You have to go to a track-and-trace meeting:
According to the application, anyone who is a primary contact person must attend a track-and-trace meeting. You can find the meeting schedule here. The primary contact, according to the Bureau, is the individual who is designated as the person the licensing authorities can contact for information regarding the business. The applicant must provide the primary contact's name, title, telephone number, and email address.

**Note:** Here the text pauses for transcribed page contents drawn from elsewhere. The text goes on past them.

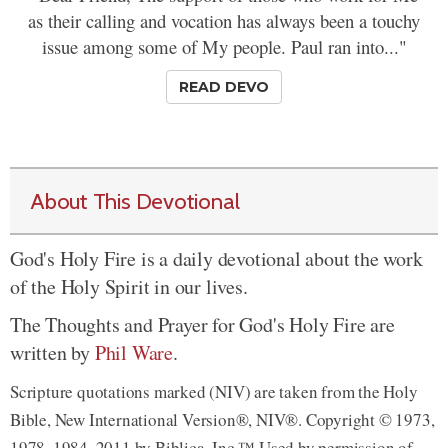
as their calling and vocation has always been a touchy
issue among some of My people. Paul ran into..."
READ DEVO
About This Devotional
God's Holy Fire is a daily devotional about the work
of the Holy Spirit in our lives.
The Thoughts and Prayer for God's Holy Fire are
written by
Phil Ware
.
Scripture quotations marked (NIV) are taken from the Holy
Bible, New International Version®, NIV®. Copyright © 1973,
1978, 1984, 2011 by Biblica, Inc.™ Used by permission of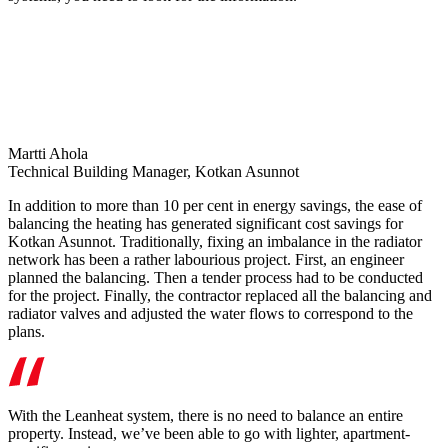
Martti Ahola
Technical Building Manager, Kotkan Asunnot
In addition to more than 10 per cent in energy savings, the ease of
balancing the heating has generated significant cost savings for
Kotkan Asunnot. Traditionally, fixing an imbalance in the radiator
network has been a rather labourious project. First, an engineer
planned the balancing. Then a tender process had to be conducted
for the project. Finally, the contractor replaced all the balancing and
radiator valves and adjusted the water flows to correspond to the
plans.
With the Leanheat system, there is no need to balance an entire
property. Instead, we’ve been able to go with lighter, apartment-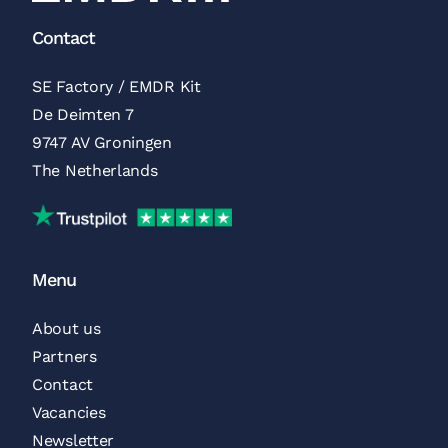
Contact
SE Factory / EMDR Kit
De Deimten 7
9747 AV Groningen
The Netherlands
Trustpilot Reviews
Menu
About us
Partners
Contact
Vacancies
Newsletter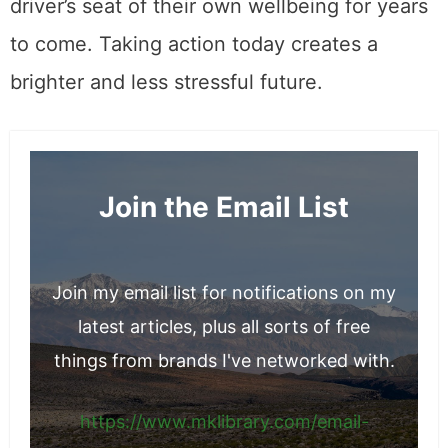
driver’s seat of their own wellbeing for years
to come. Taking action today creates a
brighter and less stressful future.
Join the Email List
Join my email list for notifications on my
latest articles, plus all sorts of free
things from brands I've networked with.
https://www.mklibrary.com/email-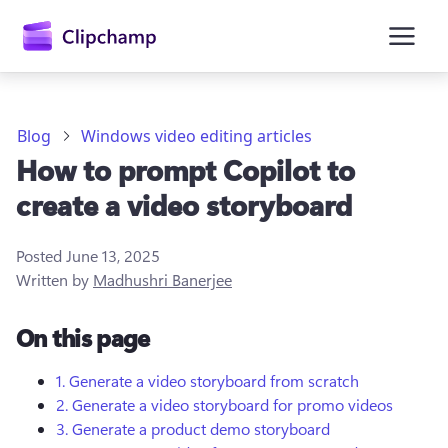
main
content
Blog
Windows video editing articles
How to prompt Copilot to
create a video storyboard
Posted
June 13, 2025
Written by
Madhushri Banerjee
Sign in
On this page
Try for free
1. Generate a video storyboard from scratch
2. Generate a video storyboard for promo videos
3. Generate a product demo storyboard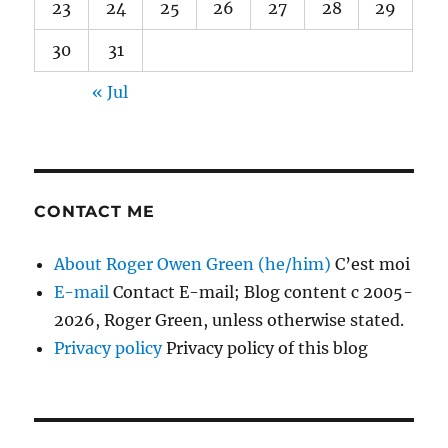
23
24
25
26
27
28
29
30
31
« Jul
CONTACT ME
About Roger Owen Green (he/him)
C’est moi
E-mail
Contact E-mail; Blog content c 2005-
2026, Roger Green, unless otherwise stated.
Privacy policy
Privacy policy of this blog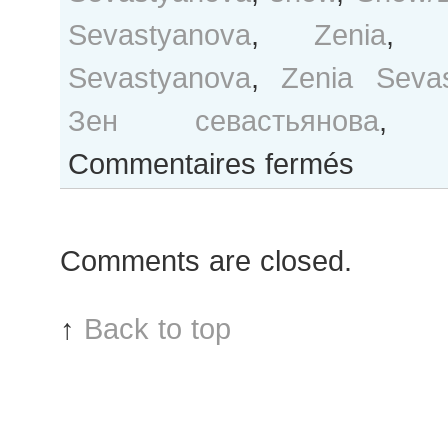
Sevastyanova
,
Zenia
Sevastyanova
,
Zenia Seva
Зен севастьянова
sur
Commentaires fermés
Zen
Sevastyanova
after
Comments are closed.
Moncler
Gamme
Rouge
↑
Back to top
show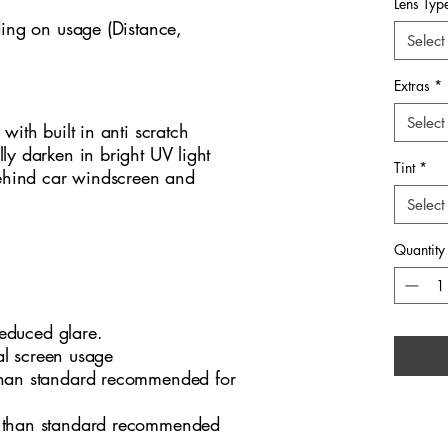
refined,
Lens Typ
ding on usage (Distance,
settings
Select
everyday
Barbour
Extras
*
lines, 
silhouet
Select
s with built in anti scratch
presenta
lly darken in bright UV light
Tint
*
ensure l
ehind car windscreen and
distinct
Select
1010 a 
for tho
Quantity
contemp
design‑
educed glare.
tal screen usage
han standard recommended for
 than standard recommended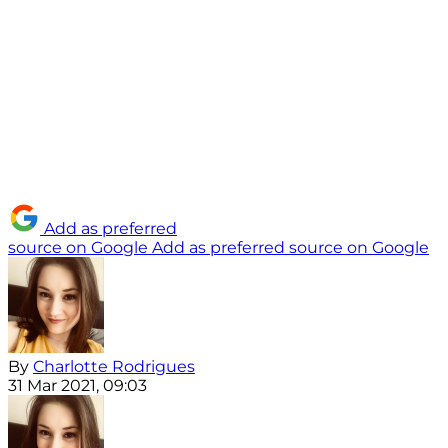
Add as preferred
source on Google
Add as preferred source on Google
By
Charlotte Rodrigues
31 Mar 2021, 09:03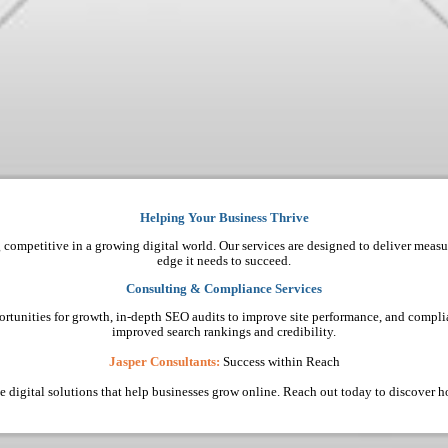
Helping Your Business Thrive
 competitive in a growing digital world. Our services are designed to deliver measu
edge it needs to succeed.
Consulting & Compliance Services
ortunities for growth, in-depth SEO audits to improve site performance, and complia
improved search rankings and credibility.
Jasper Consultants:
Success within Reach
ive digital solutions that help businesses grow online. Reach out today to discover 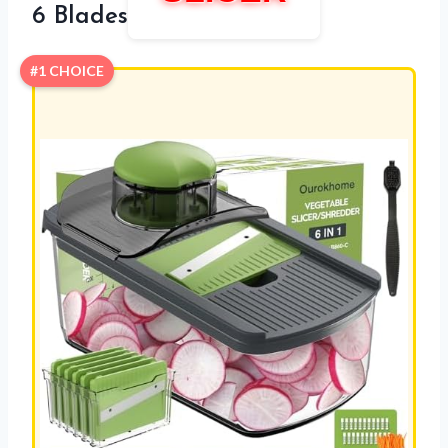
6 Blades
#1 CHOICE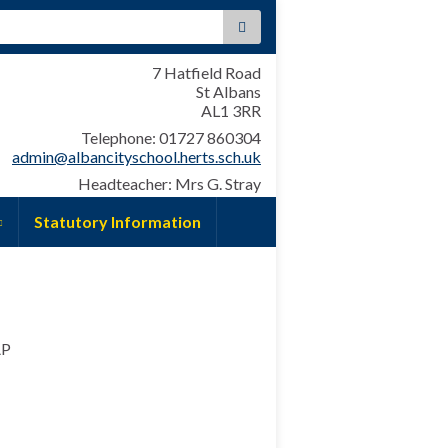
:
7 Hatfield Road
St Albans
AL1 3RR
Telephone: 01727 860304
admin@albancityschool.herts.sch.uk
Headteacher: Mrs G. Stray
Statutory Information
AP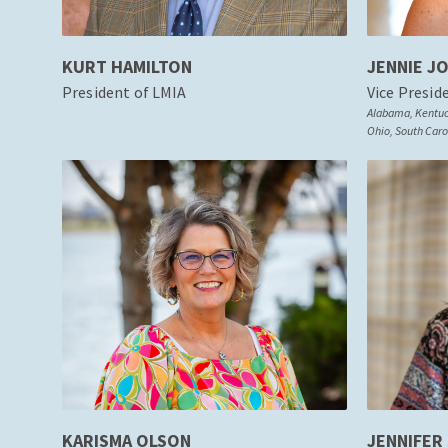
KURT HAMILTON
JENNIE J
President of LMIA
Vice Presid
Alabama, Kentuck
Ohio, South Carol
KARISMA OLSON
JENNIFER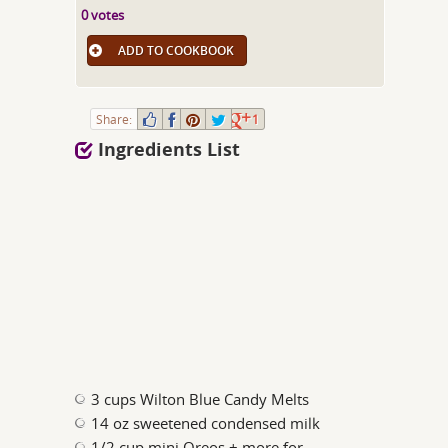
0 votes
ADD TO COOKBOOK
Share:
1
Ingredients List
3 cups Wilton Blue Candy Melts
14 oz sweetened condensed milk
1/2 cup mini Oreos + more for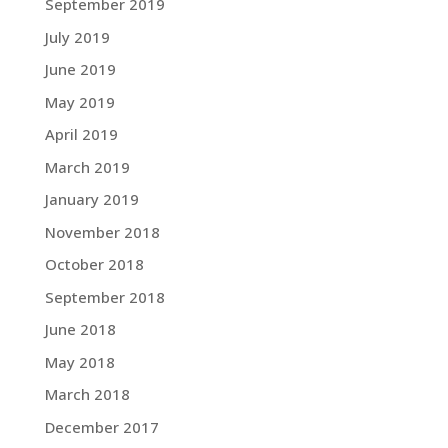
September 2019
July 2019
June 2019
May 2019
April 2019
March 2019
January 2019
November 2018
October 2018
September 2018
June 2018
May 2018
March 2018
December 2017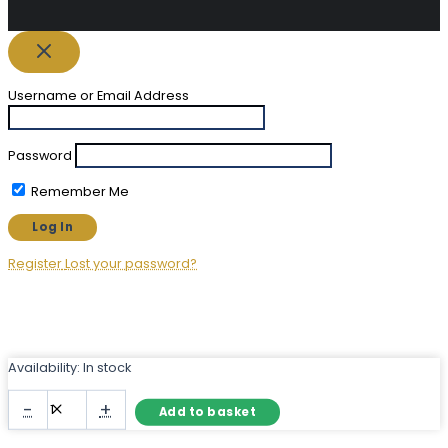
Username or Email Address
Password
Remember Me
Register
Lost your password?
Availability:
In stock
Large
-
+
Add to basket
Garden
Arch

Be advised that the primary contact person for this license application will be designated as the licensee's initial track and trace system manager, and is required to register for training for using the California Cannabis Track and Trace (CCTT) system within 10 business days of submitting your annual application. If the primary contact person anticipates delegating the primary responsibility for updating and maintaining the licensee's cannabis distribution chain information in the CCTT system (post-licensure) to another licensee, employee or owner that individual should also be registered to attend the required training. You can register here.
Testing is mandatory:
All cannabis harvested on or after Jan 1, 2018, and all cannabis products manufactured on or after Jan. 1, 2018 need to be tested according to Title 16 of the California Code of Regulations, Section 5715, and the regulations that follow. (You can look at the chart here.)